• [Task objective]
Taking the line with "your network connection" as the first and the line with "PROFESSIONS' NEW BOOK" as the last, set down the lines below exactly, pictures excluded.

============================================================

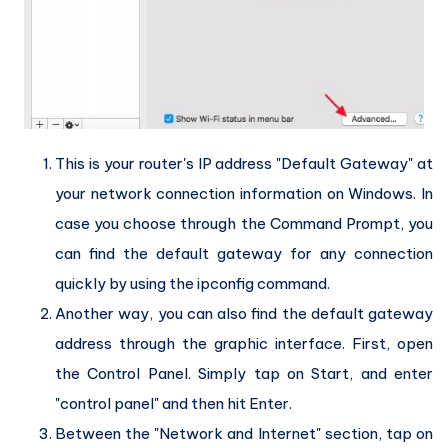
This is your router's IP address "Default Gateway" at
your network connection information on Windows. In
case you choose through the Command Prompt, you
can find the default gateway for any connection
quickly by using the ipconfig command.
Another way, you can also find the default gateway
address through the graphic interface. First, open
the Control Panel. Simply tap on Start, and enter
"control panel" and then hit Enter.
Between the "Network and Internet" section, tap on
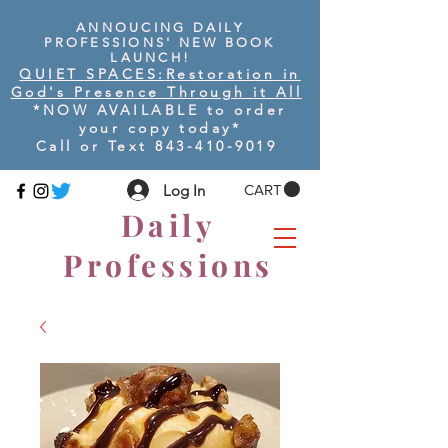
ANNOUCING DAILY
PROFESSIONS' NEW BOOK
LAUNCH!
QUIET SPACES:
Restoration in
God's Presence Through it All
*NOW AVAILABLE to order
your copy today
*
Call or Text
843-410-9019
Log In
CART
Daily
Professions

============================================================

• [Expected answer]
your network connection information on Windows. In
case you choose through the Command Prompt, you
can find the default gateway for any connection
quickly by using the ipconfig command.
Another way, you can also find the default gateway
address through the graphic interface. First, open
the Control Panel. Simply tap on Start, and enter
"control panel" and then hit Enter.
Between the "Network and Internet" section, tap on
ANNOUCING DAILY
PROFESSIONS' NEW BOOK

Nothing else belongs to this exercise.